Data records -
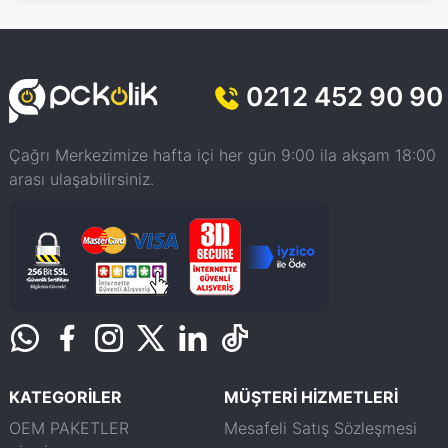
0212 452 90 90
Çağrı Merkezimize hafta içi her gün 9:00 ila akşam 18:00
arası ulaşabilirsiniz.
KATEGORİLER
MÜŞTERİ HİZMETLERİ
OEM PAKETLER
Mesafeli Satış Sözleşmesi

Assignment - Print all the entries again exactly as written, but without the pictures.

Answer section -
0212 452 90 90
Çağrı Merkezimize hafta içi her gün 9:00 ila akşam 18:00
arası ulaşabilirsiniz.
KATEGORİLER
MÜŞTERİ HİZMETLERİ
OEM PAKETLER
Mesafeli Satış Sözleşmesi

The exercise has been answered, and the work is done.